Old Southern Brunswick Stew
A Southern dish, Brunswick Stew was traditionally made with local game. Don’t remove the cloves—some families consider it good luck to find a clove in their bowl.
Serves: 8Hands-on: 10 minutesTotal: 55 minutesDifficulty: Easy
- 1 chicken (5 lbs.), cut into serving pieces
- 1⁄3 cup rice flour
- 2 Tbsp. butter
- 1 cup water
- 2 cups chopped tomatoes
- 1 medium onion, peeled and chopped
- 2 large potatoes, peeled and diced
- 1 cup lima beans
- 1 cup corn kernels
- 4 whole cloves
- 1 Tbsp. Worcestershire sauce
- 1⁄4 tsp. salt
- 1⁄8 tsp. freshly ground black pepper
- Dredge the chicken in the rice flour. In a large soup pot, brown chicken in butter, add water, cover, and simmer over low heat for 20 minutes.

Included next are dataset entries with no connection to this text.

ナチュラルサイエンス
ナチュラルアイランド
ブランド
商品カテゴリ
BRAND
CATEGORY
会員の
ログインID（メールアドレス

Remove chicken from the pot; when cool enough to handle, take the meat from the bones. Discard the bones.
- While the chicken is cooling, stir the tomatoes and vegetables, cloves, and Worcestershire sauce into the pot and cook until tender, another 20 minutes.
- Return the chicken meat to the pot and simmer for another 5 minutes. Season with salt and pepper.